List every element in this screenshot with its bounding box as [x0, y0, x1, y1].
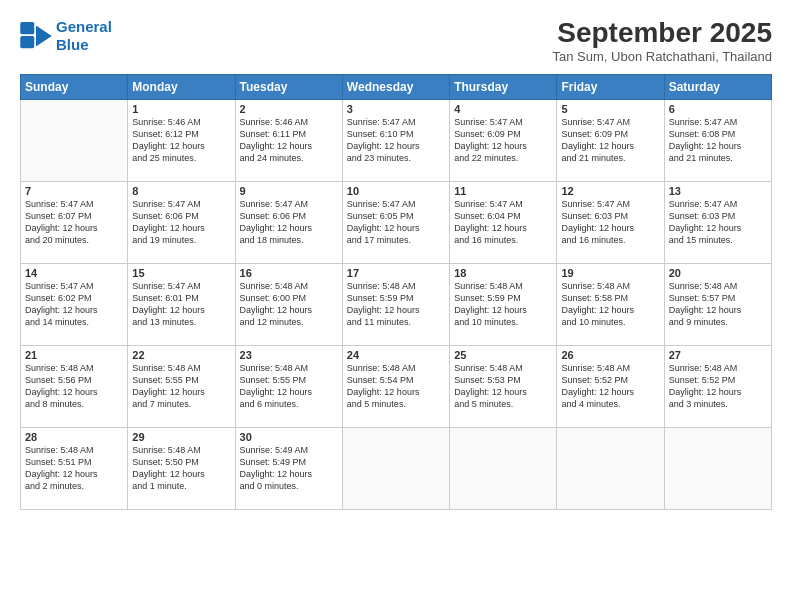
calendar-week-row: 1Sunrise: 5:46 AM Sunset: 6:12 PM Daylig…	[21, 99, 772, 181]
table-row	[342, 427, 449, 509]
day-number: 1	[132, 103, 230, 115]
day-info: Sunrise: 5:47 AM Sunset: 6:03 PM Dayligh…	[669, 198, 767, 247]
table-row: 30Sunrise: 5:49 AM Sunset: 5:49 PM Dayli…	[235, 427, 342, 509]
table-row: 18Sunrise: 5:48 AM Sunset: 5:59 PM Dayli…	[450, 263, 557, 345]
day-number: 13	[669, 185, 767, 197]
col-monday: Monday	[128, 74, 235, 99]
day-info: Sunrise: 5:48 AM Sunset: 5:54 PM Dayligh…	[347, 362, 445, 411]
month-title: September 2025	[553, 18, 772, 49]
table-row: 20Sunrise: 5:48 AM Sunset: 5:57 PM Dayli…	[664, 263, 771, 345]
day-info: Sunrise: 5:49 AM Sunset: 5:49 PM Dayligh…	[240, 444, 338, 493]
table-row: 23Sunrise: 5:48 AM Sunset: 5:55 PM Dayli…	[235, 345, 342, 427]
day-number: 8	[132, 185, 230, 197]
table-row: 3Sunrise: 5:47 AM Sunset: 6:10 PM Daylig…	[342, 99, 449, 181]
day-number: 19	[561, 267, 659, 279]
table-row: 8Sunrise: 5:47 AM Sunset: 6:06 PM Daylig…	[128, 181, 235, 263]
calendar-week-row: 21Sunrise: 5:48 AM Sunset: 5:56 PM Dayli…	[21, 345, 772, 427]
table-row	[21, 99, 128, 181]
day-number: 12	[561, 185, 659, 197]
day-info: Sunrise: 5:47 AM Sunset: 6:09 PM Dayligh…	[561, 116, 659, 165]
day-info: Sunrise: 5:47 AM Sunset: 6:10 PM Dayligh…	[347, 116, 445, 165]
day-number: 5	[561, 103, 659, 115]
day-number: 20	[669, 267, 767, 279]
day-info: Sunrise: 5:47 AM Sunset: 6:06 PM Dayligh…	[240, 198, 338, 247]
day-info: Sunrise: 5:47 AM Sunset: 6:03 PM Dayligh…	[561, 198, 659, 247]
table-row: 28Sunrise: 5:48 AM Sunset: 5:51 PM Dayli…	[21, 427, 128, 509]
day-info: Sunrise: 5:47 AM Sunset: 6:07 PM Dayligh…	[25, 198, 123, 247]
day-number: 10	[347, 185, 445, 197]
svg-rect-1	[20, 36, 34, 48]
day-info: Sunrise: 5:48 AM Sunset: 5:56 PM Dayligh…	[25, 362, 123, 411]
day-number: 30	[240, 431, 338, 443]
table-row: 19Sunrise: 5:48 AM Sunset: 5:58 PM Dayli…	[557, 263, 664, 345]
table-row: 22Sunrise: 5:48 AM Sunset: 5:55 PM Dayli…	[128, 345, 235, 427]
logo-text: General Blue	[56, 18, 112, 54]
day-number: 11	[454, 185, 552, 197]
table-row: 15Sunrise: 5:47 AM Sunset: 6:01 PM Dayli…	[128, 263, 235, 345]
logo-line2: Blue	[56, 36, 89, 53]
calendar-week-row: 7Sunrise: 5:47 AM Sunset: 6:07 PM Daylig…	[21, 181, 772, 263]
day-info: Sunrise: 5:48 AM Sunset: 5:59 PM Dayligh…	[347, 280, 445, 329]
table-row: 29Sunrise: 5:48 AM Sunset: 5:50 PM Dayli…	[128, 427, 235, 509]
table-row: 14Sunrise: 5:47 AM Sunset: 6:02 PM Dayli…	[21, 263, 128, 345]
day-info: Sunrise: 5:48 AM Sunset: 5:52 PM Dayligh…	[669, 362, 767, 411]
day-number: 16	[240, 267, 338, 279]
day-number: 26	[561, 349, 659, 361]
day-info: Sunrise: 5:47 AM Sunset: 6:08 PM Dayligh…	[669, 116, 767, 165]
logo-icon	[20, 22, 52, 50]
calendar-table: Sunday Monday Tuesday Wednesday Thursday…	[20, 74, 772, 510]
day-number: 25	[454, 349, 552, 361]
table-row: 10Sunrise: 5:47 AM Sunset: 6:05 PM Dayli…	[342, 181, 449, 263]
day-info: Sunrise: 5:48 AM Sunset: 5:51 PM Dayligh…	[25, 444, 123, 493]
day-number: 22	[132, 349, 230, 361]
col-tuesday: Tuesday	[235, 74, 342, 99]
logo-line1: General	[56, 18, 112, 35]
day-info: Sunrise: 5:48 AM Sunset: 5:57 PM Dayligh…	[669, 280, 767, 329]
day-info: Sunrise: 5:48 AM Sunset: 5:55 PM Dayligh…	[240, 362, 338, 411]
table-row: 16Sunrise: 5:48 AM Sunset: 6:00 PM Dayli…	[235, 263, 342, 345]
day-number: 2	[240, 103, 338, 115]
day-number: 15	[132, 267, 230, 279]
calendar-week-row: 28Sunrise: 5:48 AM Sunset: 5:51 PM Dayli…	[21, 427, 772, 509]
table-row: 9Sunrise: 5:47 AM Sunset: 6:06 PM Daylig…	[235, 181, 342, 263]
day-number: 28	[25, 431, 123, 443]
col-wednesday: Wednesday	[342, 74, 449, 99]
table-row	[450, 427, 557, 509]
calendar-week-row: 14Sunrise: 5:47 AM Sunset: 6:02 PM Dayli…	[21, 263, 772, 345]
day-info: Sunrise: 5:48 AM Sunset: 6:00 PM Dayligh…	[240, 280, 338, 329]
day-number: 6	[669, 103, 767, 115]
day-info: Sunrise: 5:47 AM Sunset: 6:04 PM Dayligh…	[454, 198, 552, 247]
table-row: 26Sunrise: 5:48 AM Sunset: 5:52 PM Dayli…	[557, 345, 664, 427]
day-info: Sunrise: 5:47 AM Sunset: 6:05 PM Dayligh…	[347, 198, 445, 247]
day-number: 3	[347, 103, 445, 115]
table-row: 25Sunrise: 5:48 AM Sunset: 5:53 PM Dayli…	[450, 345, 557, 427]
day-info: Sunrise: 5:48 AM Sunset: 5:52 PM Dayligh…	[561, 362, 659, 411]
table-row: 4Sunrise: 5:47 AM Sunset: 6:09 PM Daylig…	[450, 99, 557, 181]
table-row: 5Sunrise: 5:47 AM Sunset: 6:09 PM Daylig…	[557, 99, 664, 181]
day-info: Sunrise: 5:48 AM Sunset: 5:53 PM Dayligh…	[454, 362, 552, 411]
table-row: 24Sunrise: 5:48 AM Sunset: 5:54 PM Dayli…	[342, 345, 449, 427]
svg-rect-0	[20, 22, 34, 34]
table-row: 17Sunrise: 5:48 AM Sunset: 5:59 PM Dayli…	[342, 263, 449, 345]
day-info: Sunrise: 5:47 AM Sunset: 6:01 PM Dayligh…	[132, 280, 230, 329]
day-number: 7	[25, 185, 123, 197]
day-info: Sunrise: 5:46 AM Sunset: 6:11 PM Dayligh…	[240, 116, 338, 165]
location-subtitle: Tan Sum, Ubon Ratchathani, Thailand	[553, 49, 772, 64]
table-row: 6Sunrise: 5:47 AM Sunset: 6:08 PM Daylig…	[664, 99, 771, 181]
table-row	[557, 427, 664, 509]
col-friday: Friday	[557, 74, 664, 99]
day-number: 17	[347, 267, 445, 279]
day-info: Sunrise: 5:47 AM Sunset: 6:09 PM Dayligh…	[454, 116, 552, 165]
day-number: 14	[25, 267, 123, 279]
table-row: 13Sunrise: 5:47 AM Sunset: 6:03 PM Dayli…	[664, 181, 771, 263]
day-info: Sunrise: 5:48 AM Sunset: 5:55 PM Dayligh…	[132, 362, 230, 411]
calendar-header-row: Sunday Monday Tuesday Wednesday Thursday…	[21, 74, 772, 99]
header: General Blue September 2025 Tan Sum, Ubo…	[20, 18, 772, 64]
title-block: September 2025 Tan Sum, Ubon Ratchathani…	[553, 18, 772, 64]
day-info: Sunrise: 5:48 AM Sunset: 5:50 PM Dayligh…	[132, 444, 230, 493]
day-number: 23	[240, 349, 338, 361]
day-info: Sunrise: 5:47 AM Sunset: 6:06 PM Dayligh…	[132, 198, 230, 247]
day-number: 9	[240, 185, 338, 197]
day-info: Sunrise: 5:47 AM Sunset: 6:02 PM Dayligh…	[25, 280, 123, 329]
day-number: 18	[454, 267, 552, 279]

◆ ◆ ◆ ◆ ◆ ◆ ◆

▸ What the task requires
Copy out every line of the data that includes the word "Sunday".

▸ Solution for this task
calendar-table: Sunday Monday Tuesday Wednesday Thursday…	[20, 74, 772, 510]
calendar-header-row: Sunday Monday Tuesday Wednesday Thursday…	[21, 74, 772, 99]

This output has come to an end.